The traffic lights had
broken down at the corner by Centre Point, and a policewoman was trying to
control the tangled traffic with elaborate arm wavings and hand waggings and
dips of her solid body. I was impressed by these gesticulations and stopped to
watch her.

Then I
saw that
she
was watching me. Not just watching me, but
noting
me
in the special way that the police force have. When she spoke into her little
radio I panicked and ran across the road and turned into the first side-street.
I didn’t look back but as I ran, I imagined that I was being pursued by patrol
cars and uniformed officers of the law. I thought it was only a matter of
minutes before helicopters with searchlights began swooping over my head.

When I
could no longer run I walked, and when walking became impossible I sat down on
the steps of the Chest, Heart and Stroke Association to recover.
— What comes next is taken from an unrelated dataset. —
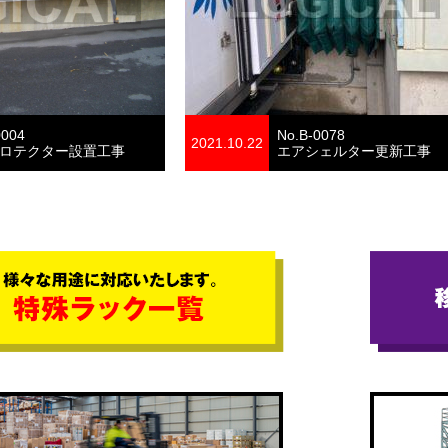
0004
No.B-0078
2021.10.22
ロテクター設置工事
エアシェルター更新工事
I was in a
place called Tavistock Square. Another square. How many more were there?

I
counted five cigarette ends on the pavement at the foot of the steps. Perhaps
smoking wasn’t allowed in the Chest, Heart and Stroke offices. One cigarette
had only just been lit before being discarded. Fastidious though I am, I picked
it up and held it familiarly between my fingers.

I
waited for a woman smoker to appear and asked her for a light. She was old and
fat and well dressed, in a scarlet coat and a Paisley shawl.